The deal puts a price tag of 9.8 billion euros ($14.5 billion) on the bank, more than 14 billion euros less than Allianz paid for it seven years ago. It nevertheless creates a group to rival flagship lender Deutsche Bank in Europe's biggest economy.
But it casts a pall of uncertainty over the future of Dresdner Kleinwort, the group's accident-prone investment bank, which led the group to make about $5 billion of writedowns from investments that exploded during the credit crunch.
People close to the banks have also criticised any deal which will see insurer Allianz end up with a stake of almost 30 percent in the new Commerzbank.
Allianz and Commerzbank are also pooling 1.25 billion euros to cover further losses, with Allianz, Europe's biggest insurer, taking on up to 975 million euros of that.
The deal should deliver 5 billion euros a year of synergies, Commerzbank said.
A further strand to the deal sees the insurer buying Commerzbank's fund management business Cominvest.
The sale will give Commerzbank a badly needed leg-up in its home market, which is dominated by state not-for-profit lenders, and allow Allianz to end an unhappy marriage that unsuccessfully tried to match investment bankers with insurance salesmen.
Architects of Allianz's 24 billion euro Dresdner takeover seven years ago had hoped to sell bank accounts to Allianz customers as well as products such as car insurance at bank branches.
Instead, investor tempers rose as Dresdner racked up billions in losses.
In June last year, Reuters reported that Allianz had begun to consider its options for Dresdner.
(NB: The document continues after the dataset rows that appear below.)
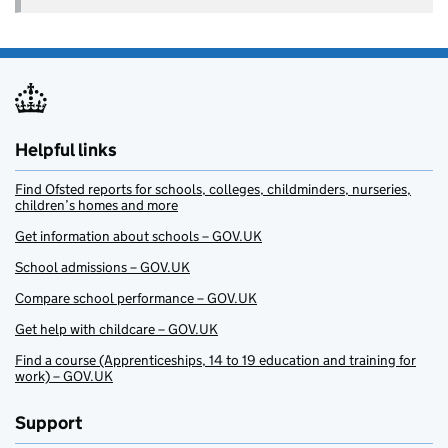
Helpful links
Find Ofsted reports for schools, colleges, childminders, nurseries,
children’s homes and more
Get information about schools – GOV.UK
School admissions – GOV.UK
Compare school performance – GOV.UK
Get help with childcare – GOV.UK
Find a course (Apprenticeships, 14 to 19 education and training for
work) – GOV.UK
Support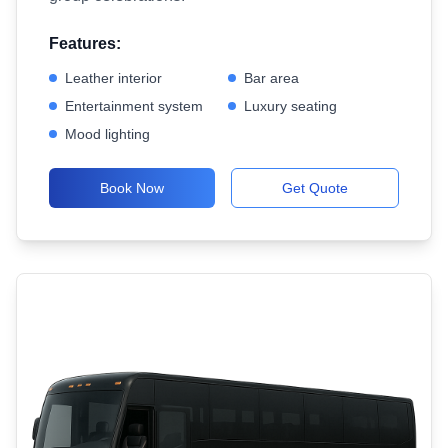
Features:
Leather interior
Bar area
Entertainment system
Luxury seating
Mood lighting
Book Now
Get Quote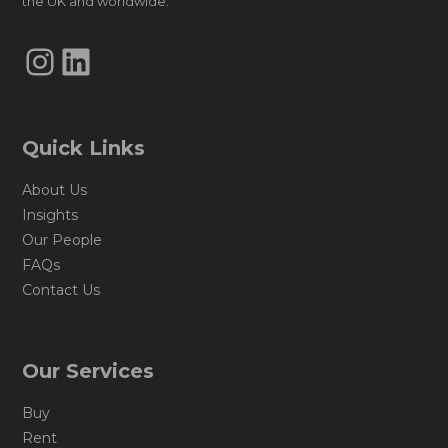
the UK and worldwide.
Instagram
LinkedIn
Quick Links
About Us
Insights
Our People
FAQs
Contact Us
Our Services
Buy
Rent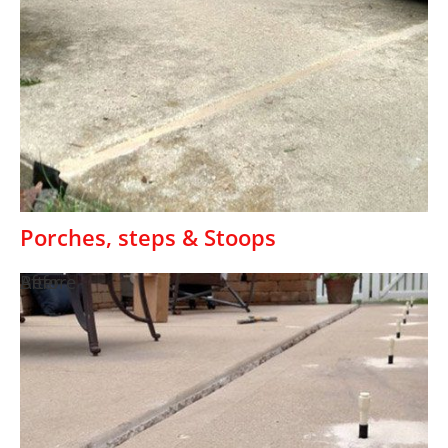
Porches, steps & Stoops
Before
After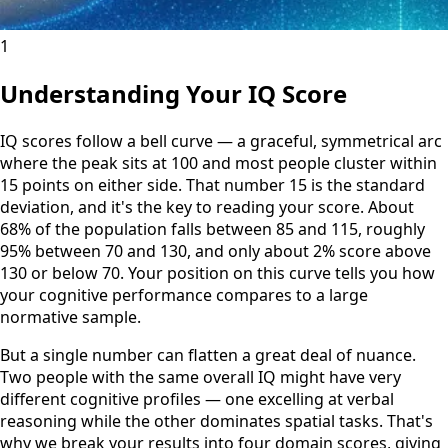
1
Understanding Your IQ Score
IQ scores follow a bell curve — a graceful, symmetrical arc
where the peak sits at 100 and most people cluster within
15 points on either side. That number 15 is the standard
deviation, and it's the key to reading your score. About
68% of the population falls between 85 and 115, roughly
95% between 70 and 130, and only about 2% score above
130 or below 70. Your position on this curve tells you how
your cognitive performance compares to a large
normative sample.
But a single number can flatten a great deal of nuance.
Two people with the same overall IQ might have very
different cognitive profiles — one excelling at verbal
reasoning while the other dominates spatial tasks. That's
why we break your results into four domain scores, giving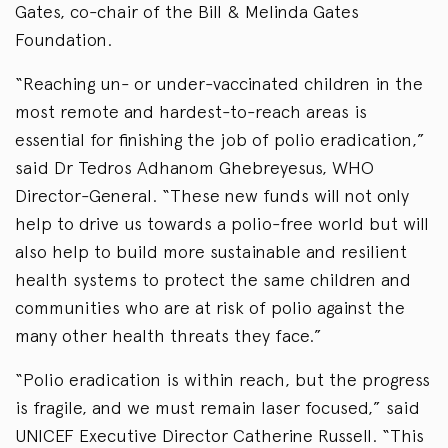
Gates, co-chair of the Bill & Melinda Gates
Foundation.
“Reaching un- or under-vaccinated children in the
most remote and hardest-to-reach areas is
essential for finishing the job of polio eradication,”
said Dr Tedros Adhanom Ghebreyesus, WHO
Director-General. “These new funds will not only
help to drive us towards a polio-free world but will
also help to build more sustainable and resilient
health systems to protect the same children and
communities who are at risk of polio against the
many other health threats they face.”
“Polio eradication is within reach, but the progress
is fragile, and we must remain laser focused,” said
UNICEF Executive Director Catherine Russell. “This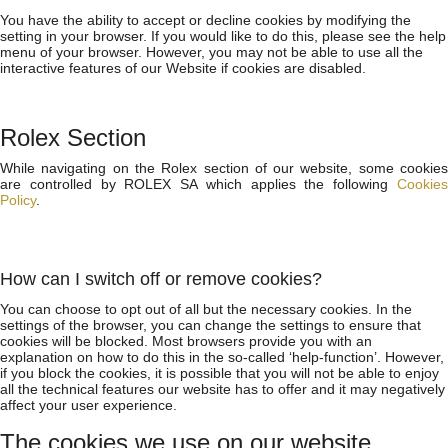
You have the ability to accept or decline cookies by modifying the
setting in your browser. If you would like to do this, please see the help
menu of your browser. However, you may not be able to use all the
interactive features of our Website if cookies are disabled.
Rolex Section
While navigating on the Rolex section of our website, some cookies
are controlled by ROLEX SA which applies the following
Cookies
Policy
.
How can I switch off or remove cookies?
You can choose to opt out of all but the necessary cookies. In the
settings of the browser, you can change the settings to ensure that
cookies will be blocked. Most browsers provide you with an
explanation on how to do this in the so-called ‘help-function’. However,
if you block the cookies, it is possible that you will not be able to enjoy
all the technical features our website has to offer and it may negatively
affect your user experience.
The cookies we use on our website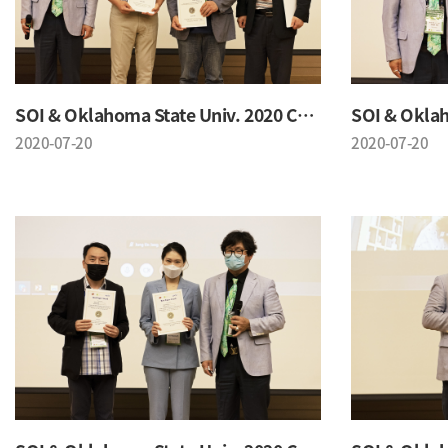
SOI & Oklahoma State Univ. 2020 Conference
2020-07-20
2020-07-20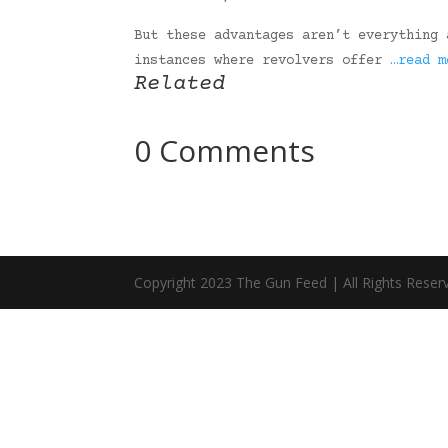
But these advantages aren’t everything 
instances where revolvers offer
…read m
Related
0 Comments
Copyright 2023 The Gun Feed | All Rights Reser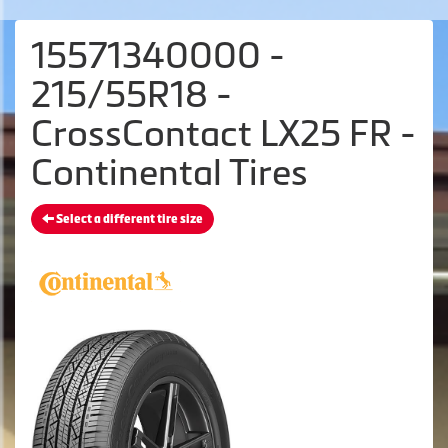
15571340000 -
215/55R18 -
CrossContact LX25 FR -
Continental Tires
Select a different tire size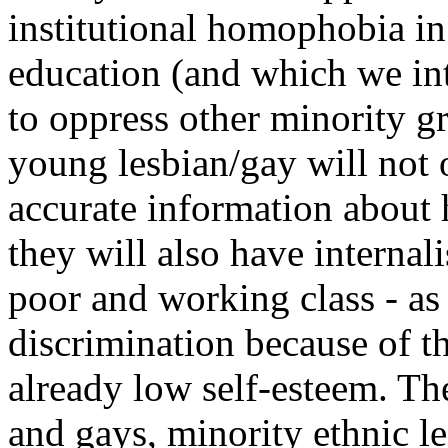
institutional homophobia in
education (and which we int
to oppress other minority g
young lesbian/gay will not 
accurate information about
they will also have internal
poor and working class - as
discrimination because of th
already low self-esteem. The
and gays, minority ethnic l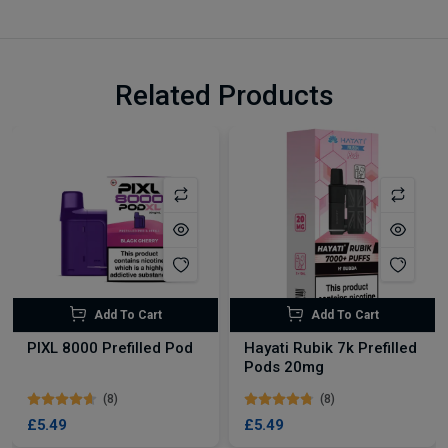
Related Products
Add To Cart
Add To Cart
PIXL 8000 Prefilled Pod
Hayati Rubik 7k Prefilled
Pods 20mg
(8)
(8)
£5.49
£5.49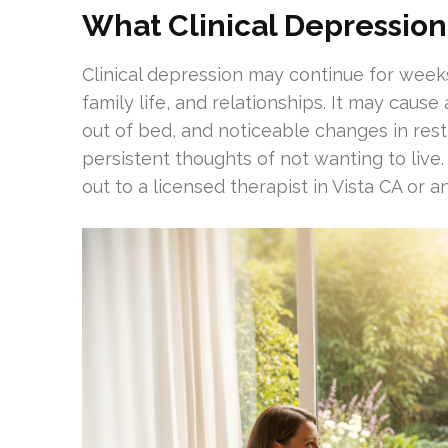
What Clinical Depression
Clinical depression may continue for week
family life, and relationships. It may cause 
out of bed, and noticeable changes in res
persistent thoughts of not wanting to live. 
out to a licensed therapist in Vista CA or 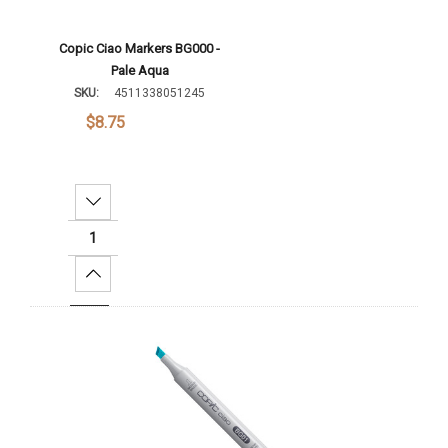
Copic Ciao Markers BG000 -
Pale Aqua
SKU:
4511338051245
$8.75
Decrease Quantity:
Increase Quantity:
Add To Cart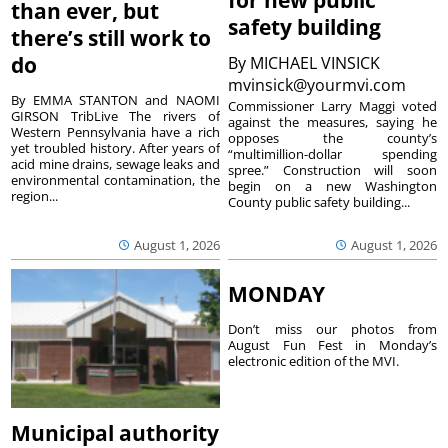
for new public
than ever, but
safety building
there’s still work to
do
By
MICHAEL VINSICK
mvinsick@yourmvi.com
By EMMA STANTON and NAOMI
Commissioner Larry Maggi voted
GIRSON TribLive The rivers of
against the measures, saying he
Western Pennsylvania have a rich
opposes the county’s
yet troubled history. After years of
“multimillion-dollar spending
acid mine drains, sewage leaks and
spree.” Construction will soon
environmental contamination, the
begin on a new Washington
region...
County public safety building...
August 1, 2026
August 1, 2026
MONDAY
Don’t miss our photos from
August Fun Fest in Monday’s
electronic edition of the MVI.
Municipal authority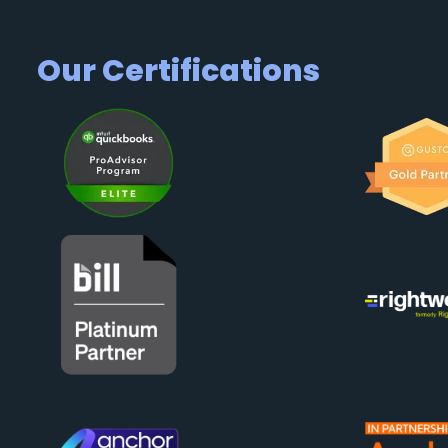
Our Certifications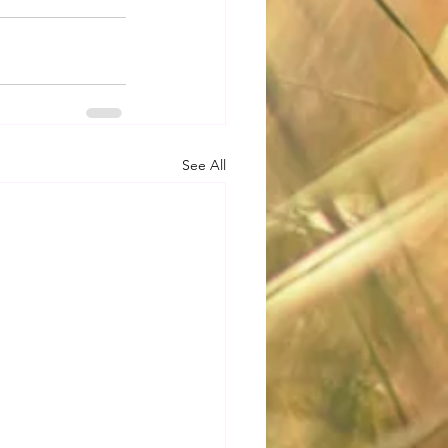
See All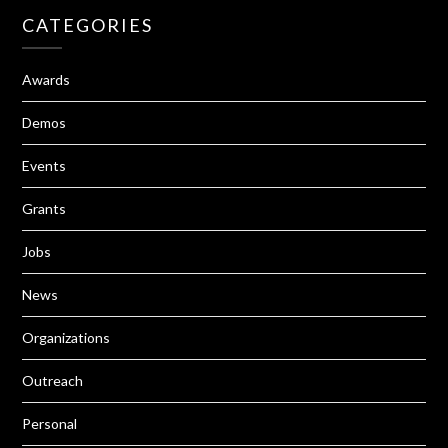
CATEGORIES
Awards
Demos
Events
Grants
Jobs
News
Organizations
Outreach
Personal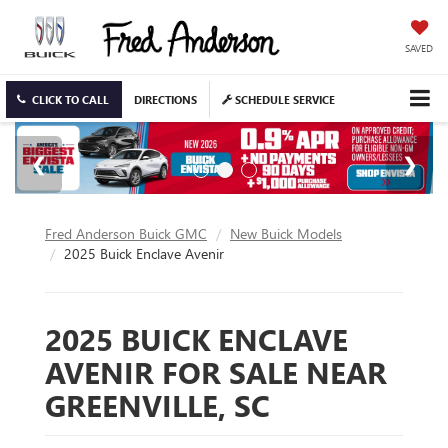
SAVED
CLICK TO CALL
DIRECTIONS
SCHEDULE SERVICE
Fred Anderson Buick GMC
New Buick Models
2025 Buick Enclave Avenir
2025 BUICK ENCLAVE
AVENIR FOR SALE NEAR
GREENVILLE, SC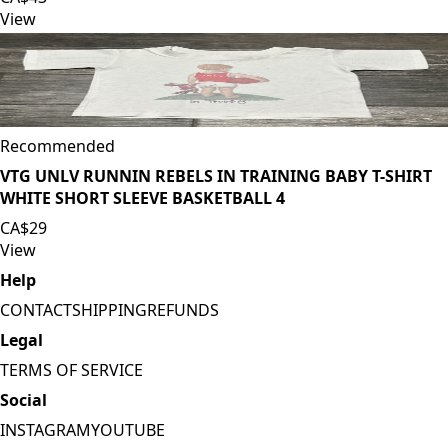
View
Recommended
VTG UNLV RUNNIN REBELS IN TRAINING BABY T-SHIRT
WHITE SHORT SLEEVE BASKETBALL 4
CA$29
View
Help
CONTACT
SHIPPING
REFUNDS
Legal
TERMS OF SERVICE
Social
INSTAGRAM
YOUTUBE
The resulting jump in the insurer's share price reflected the degree of investor frustration with the botched takeover.
But finding a buyer has not been easy, mostly because of Dresdner's laggard investment bank -- a business, said one insider, which Allianz had never intended to keep.
"It was clear from the start to Allianz that they did not want to keep the investment bank," this person said. "But when the time was right to sell it -- at the top of the investment banking boom in late 2006 -- they fell asleep at the wheel."
BEEF UP
The sale will beef up Commerzbank. Despite being one of the country's biggest lenders, it is still a lightweight by European standards, with a market value of about 13 billion euros -- less than half that of Frankfurt neighbour Deutsche Bank.
China Development Bank had also been interested in Dresdner but was sidelined in the face of opposition in both countries' capitals to a deal.